On June 2, 1980, while visiting his grandparents’ apartment, three-year-old Elijah Costanzo fell out of their eighth-floor window to his death.
The infant’s mother commenced this action against the New York City Housing Authority alleging negligence in the control and maintenance of the premises. The bill of particulars specified that the defendant breached its statutory duty to provide and install window guards (see, New York City Health Code § 131.15 [a]; Administrative Code of City of New York § 17-123) and its common-law duty of reasonable care.
The defendant moved for summary judgment dismissing the complaint on the grounds that it had neither a statutory nor a common-law duty to provide guards on the windows of the apartment in question. In opposition, the plaintiff submitted, inter alia, an engineer’s affidavit stating that the failure to provide the window guards was a departure from the standards and practices in the building maintenance industry in New York City and a breach of New York City Health Code § 131.15, as amended in 1986.
We find that the court properly granted the defendant’s motion for summary judgment dismissing the complaint.
We note that at the time of the accident in June 1980 New York City Health Code § 131.15 imposed a duty upon a landlord to install window guards only in apartments where an infant under 10 years of age resided and a previous request for installation had been made by a tenant. Since it does not appear that either the deceased infant, nor any other infant under 10 years of age, resided in the subject apartment at the time of the accident, the relevant statutory provision was not applicable.
The plaintiff’s assertion of a breach of a common-law duty of *577care is similarly without merit. The plaintiffs expert’s opinion was predicated upon an alleged departure from the standards and practices under New York City Health Code § 131.15 as amended in 1986. Such amended ordinance requires a landlord to forward notices to tenants regarding the availability of window guards. It also imposes an affirmative duty upon the landlord to ascertain in which apartments children reside.

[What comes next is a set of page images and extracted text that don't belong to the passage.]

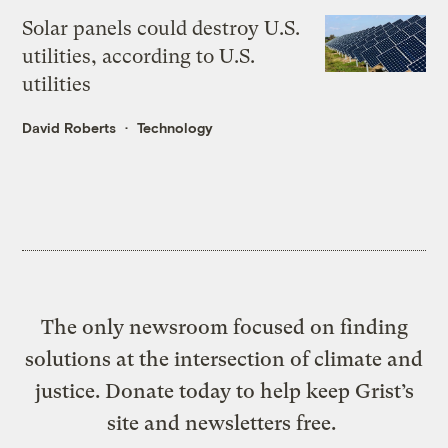
Solar panels could destroy U.S.
utilities, according to U.S.
utilities
David Roberts
Technology
The only newsroom focused on finding
solutions at the intersection of climate and
justice. Donate today to help keep Grist’s
site and newsletters free.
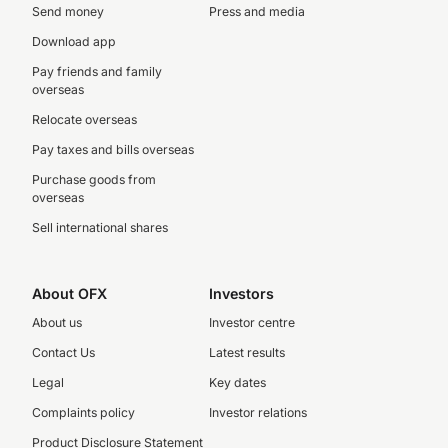
Send money
Press and media
Download app
Pay friends and family
overseas
Relocate overseas
Pay taxes and bills overseas
Purchase goods from
overseas
Sell international shares
About OFX
Investors
About us
Investor centre
Contact Us
Latest results
Legal
Key dates
Complaints policy
Investor relations
Product Disclosure Statement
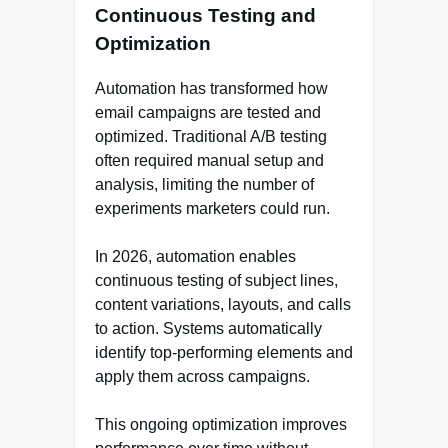
Continuous Testing and
Optimization
Automation has transformed how
email campaigns are tested and
optimized. Traditional A/B testing
often required manual setup and
analysis, limiting the number of
experiments marketers could run.
In 2026, automation enables
continuous testing of subject lines,
content variations, layouts, and calls
to action. Systems automatically
identify top-performing elements and
apply them across campaigns.
This ongoing optimization improves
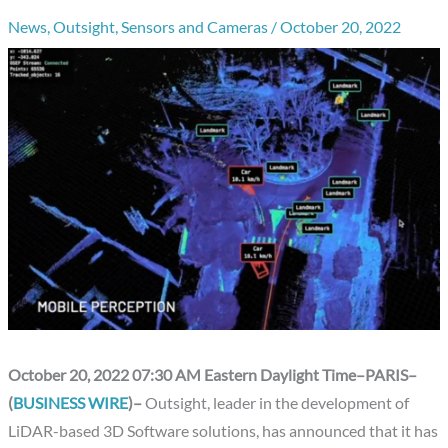
News
,
Outsight
,
Sensors and Cameras
/
October 20, 2022
October 20, 2022 07:30 AM Eastern Daylight Time–PARIS–
(
BUSINESS WIRE
)–
Outsight, leader in the development of
LiDAR-based 3D Software solutions, has announced that it has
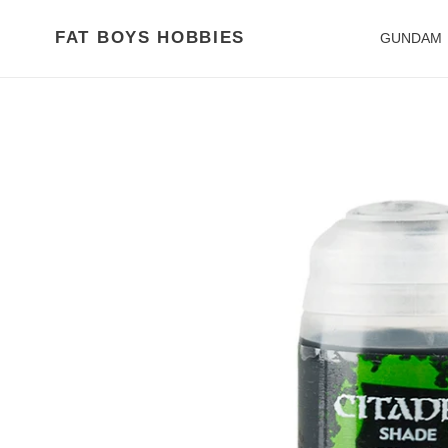
Skip
to
FAT BOYS HOBBIES
GUNDAM
content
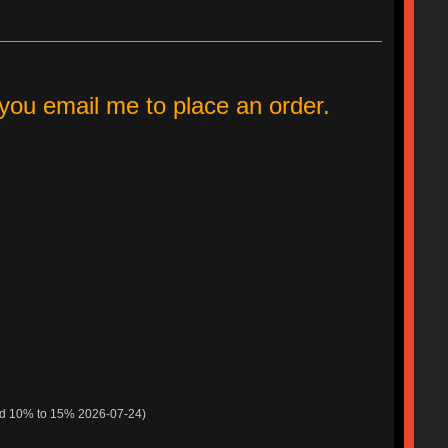
ou email me to place an order.
ed 10% to 15% 2026-07-24)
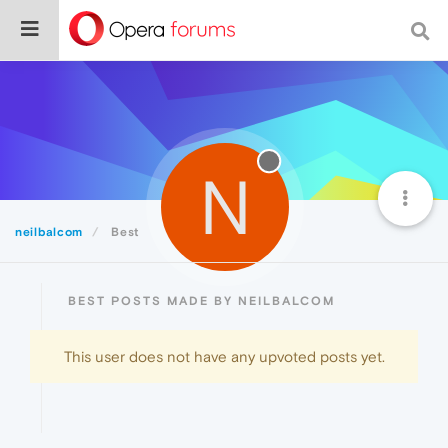
N
neilbalcom
Best
BEST POSTS MADE BY NEILBALCOM
This user does not have any upvoted posts yet.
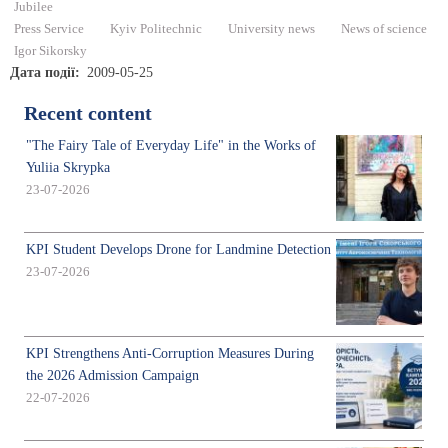
Jubilee
Press Service
Kyiv Politechnic
University news
News of science
Igor Sikorsky
Дата події
2009-05-25
Recent content
"The Fairy Tale of Everyday Life" in the Works of
Yuliia Skrypka
23-07-2026
KPI Student Develops Drone for Landmine Detection
23-07-2026
KPI Strengthens Anti-Corruption Measures During
the 2026 Admission Campaign
22-07-2026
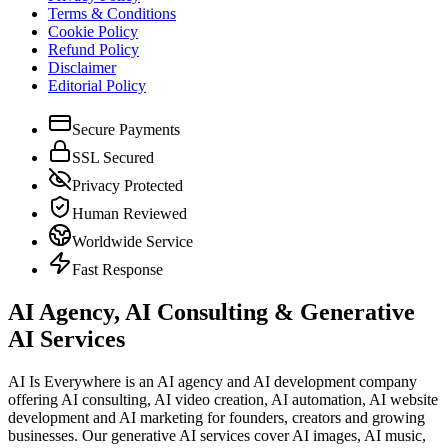
Terms & Conditions
Cookie Policy
Refund Policy
Disclaimer
Editorial Policy
Secure Payments
SSL Secured
Privacy Protected
Human Reviewed
Worldwide Service
Fast Response
AI Agency, AI Consulting & Generative
AI Services
AI Is Everywhere is an AI agency and AI development company
offering AI consulting, AI video creation, AI automation, AI website
development and AI marketing for founders, creators and growing
businesses. Our generative AI services cover AI images, AI music,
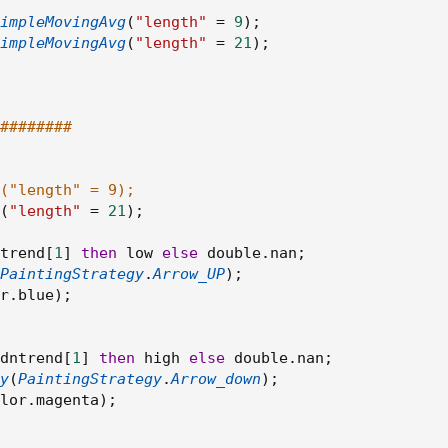
impleMovingAvg
(
"length"
=
9
)
;
impleMovingAvg
(
"length"
=
21
)
;
########
("length" = 9);
(
"length"
=
21
)
;
trend
[
1
]
then
 low 
else
 double
.
nan
;
PaintingStrategy
.
Arrow_UP
)
;
r
.
blue
)
;
dntrend
[
1
]
then
 high 
else
 double
.
nan
;
y
(
PaintingStrategy
.
Arrow_down
)
;
lor
.
magenta
)
;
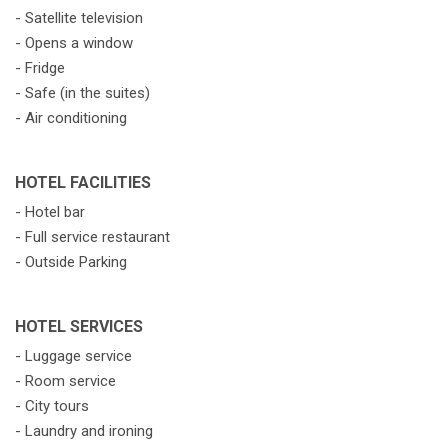
- Satellite television
- Opens a window
- Fridge
- Safe (in the suites)
- Air conditioning
HOTEL FACILITIES
- Hotel bar
- Full service restaurant
- Outside Parking
HOTEL SERVICES
- Luggage service
- Room service
- City tours
- Laundry and ironing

However, the ordinance in effect at the time of the accident merely required the landlord to send the notices and imposed no affirmative duty to make further inquiry if a tenant did not respond. There was no requirement that the landlord ascertain whether there were children residing in the premises. Since the plaintiffs expert relied on the 1986 regulations, his opinion was based upon standards and practices which were adopted subsequent to the time of the accident. Under the circumstances, summary judgment dismissing the complaint was properly awarded to the defendant. Mangano, J. P., Kunzeman, Eiber and Kooper, JJ., concur.